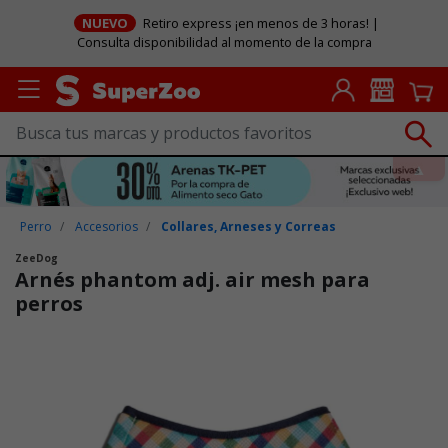
NUEVO
Retiro express ¡en menos de 3 horas! |
Consulta disponibilidad al momento de la compra
Perro
Accesorios
Collares, Arneses y Correas
ZeeDog
Arnés phantom adj. air mesh para
perros
Puntuación clientes: 3,2 de 5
* * * * * * * * *
_Your objective_
Copy, exactly and with nothing added, the lines from the one containing "Consulta disponibilidad al" through the end of the records.

_Expected answer_
Consulta disponibilidad al momento de la compra
Perro
Accesorios
Collares, Arneses y Correas
ZeeDog
Arnés phantom adj. air mesh para
perros
Puntuación clientes: 3,2 de 5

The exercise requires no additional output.